### [What you will do]
Repeat exactly, and only, the lines of the entries below from the one with "sweetness of the" through the one with "the plate emphasizes", both ends included.

Material provided below:

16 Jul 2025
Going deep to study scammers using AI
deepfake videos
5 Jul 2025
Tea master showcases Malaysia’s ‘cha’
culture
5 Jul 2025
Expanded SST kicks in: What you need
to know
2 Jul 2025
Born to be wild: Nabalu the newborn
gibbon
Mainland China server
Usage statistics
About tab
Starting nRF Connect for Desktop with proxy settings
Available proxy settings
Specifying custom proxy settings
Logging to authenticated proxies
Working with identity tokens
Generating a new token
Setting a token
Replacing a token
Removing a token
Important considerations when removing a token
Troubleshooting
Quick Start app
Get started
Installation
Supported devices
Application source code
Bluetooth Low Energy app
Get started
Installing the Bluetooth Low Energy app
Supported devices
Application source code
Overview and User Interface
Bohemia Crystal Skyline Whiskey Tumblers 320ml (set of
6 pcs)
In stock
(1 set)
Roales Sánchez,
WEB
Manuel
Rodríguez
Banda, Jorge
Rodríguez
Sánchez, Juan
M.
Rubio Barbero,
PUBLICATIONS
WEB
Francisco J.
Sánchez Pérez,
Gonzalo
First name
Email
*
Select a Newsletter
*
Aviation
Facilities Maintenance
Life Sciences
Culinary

End of Material provided.
Material provided below:

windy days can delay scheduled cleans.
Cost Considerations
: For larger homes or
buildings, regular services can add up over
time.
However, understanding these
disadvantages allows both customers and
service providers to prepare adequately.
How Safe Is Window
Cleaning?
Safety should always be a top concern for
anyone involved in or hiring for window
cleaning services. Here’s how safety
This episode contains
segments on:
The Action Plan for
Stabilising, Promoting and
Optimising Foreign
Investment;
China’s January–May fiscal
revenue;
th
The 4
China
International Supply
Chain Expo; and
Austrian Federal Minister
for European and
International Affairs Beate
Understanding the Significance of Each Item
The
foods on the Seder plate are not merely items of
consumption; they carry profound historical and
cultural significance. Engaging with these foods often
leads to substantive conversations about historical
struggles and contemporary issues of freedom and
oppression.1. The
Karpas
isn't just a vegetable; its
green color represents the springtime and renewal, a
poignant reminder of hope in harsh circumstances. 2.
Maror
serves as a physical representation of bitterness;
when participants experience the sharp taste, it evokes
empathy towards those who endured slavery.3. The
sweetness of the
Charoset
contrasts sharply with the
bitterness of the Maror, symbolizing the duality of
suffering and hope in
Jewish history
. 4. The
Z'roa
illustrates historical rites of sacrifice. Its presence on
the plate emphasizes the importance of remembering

End of Material provided.

### [Answer section]
sweetness of the
Charoset
contrasts sharply with the
bitterness of the Maror, symbolizing the duality of
suffering and hope in
Jewish history
. 4. The
Z'roa
illustrates historical rites of sacrifice. Its presence on
the plate emphasizes the importance of remembering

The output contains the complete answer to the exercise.